Information on how the individual bones connect to another becomes harder to determine at the transition from the snout to the skull table due to the deformation of the holotype skull. Taphonomy has caused the broken frontal bone as well as the prefrontal bones to overlap the posterior ends of the nasals and parts of the lacrimals. The lacrimal bone is pointed towards the front, wedging itself into the maxilla, and broad towards the back, where the bone forms a process that contributes significantly towards the anterior margin of the orbits. The prefrontal likewise contributes to the eyesocket and is roughly triangular in shape based on the better preserved left side of the holotype. The frontal bone contributes a small part to the orbital margins and like in Dongnanosuchus is moderately broad between the eyesockets, with the interorbital septum being just a little broader than the space between the supratemporal fossae on the skull table. Though heavily distorted in the holotype, the eyesockets were clearly quite large compared to the supratemporal fossae and appear to have lacked the surrounding rim seen in Jiangxisuchus.

As is typical, the frontal broadens posteriorly as it enters the skull table and in orientalosuchine fashion just enters the supratemporal fossa. It contacts the rectangular postorbitals to either side along a oblique, concavo-convex suture and the single parietal bone at the midline between the fossae. Like the overall proportions of the skull, the supratemporal fossae too are wider than long. The bones that form the edge of the fenestra, sans the frontal, overhang the opening which differs from what is observed in any other member of Orientalosuchina that preserves this region of the skull. As in Dongnanosuchus, the space occupied by the parietal between the fossae is slightly narrower than the frontal is between the eyes. Also as in Dongnanosuchus it contacts the quadrate bone within the fossa and is simultaneously separated by it from the squamosal even though the two contact along an almost straight suture outside of the opening. The very back of the skull table is occupied by an exposed supraoccipital, which actually prevents the parietal from reaching the posterior margin.

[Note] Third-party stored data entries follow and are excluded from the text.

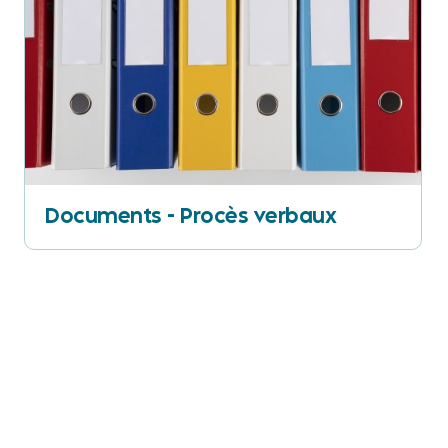
Documents - Procès verbaux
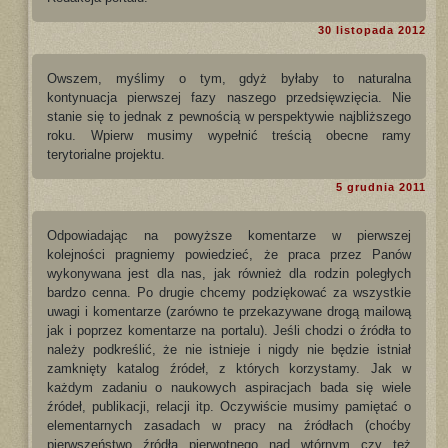
30 listopada 2012
Owszem, myślimy o tym, gdyż byłaby to naturalna
kontynuacja pierwszej fazy naszego przedsięwzięcia. Nie
stanie się to jednak z pewnością w perspektywie najbliższego
roku. Wpierw musimy wypełnić treścią obecne ramy
terytorialne projektu.
5 grudnia 2011
Odpowiadając na powyższe komentarze w pierwszej
kolejności pragniemy powiedzieć, że praca przez Panów
wykonywana jest dla nas, jak również dla rodzin poległych
bardzo cenna. Po drugie chcemy podziękować za wszystkie
uwagi i komentarze (zarówno te przekazywane drogą mailową
jak i poprzez komentarze na portalu). Jeśli chodzi o źródła to
należy podkreślić, że nie istnieje i nigdy nie będzie istniał
zamknięty katalog źródeł, z których korzystamy. Jak w
każdym zadaniu o naukowych aspiracjach bada się wiele
źródeł, publikacji, relacji itp. Oczywiście musimy pamiętać o
elementarnych zasadach w pracy na źródłach (choćby
pierwszeństwo źródła pierwotnego nad wtórnym czy też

The triradiate jugal bone contacts the maxilla and extends back to form part of the lower orbital margin and much of the ventral infratemporal fenestra. The bone consists of an anterior ramus which is broad but short, a thinner and longer posterior ramus and its contribution to the postorbital bar, which rises between orbit and infratemporal fenestra and joins the descending process of the postorbital. Its contact with the quadratojugal is oblique, with the dorsal contact taking place before the end of the infratemporal fenestra while the ventral contact is set much further back just before the mandibular condyle. The quadratojugal possesses a small spine that enters the fenestra and runs almost parallel its rear edge, something not known from any other orientalosuchines but similar to Brachychampsa. Like in Dongnanosuchus, Jiangxisuchus and Orientalosuchus, the foramen aëreum is located medially on the quadrate. Between the lateral and media condyles of the quadrate, the lateral is slightly larger.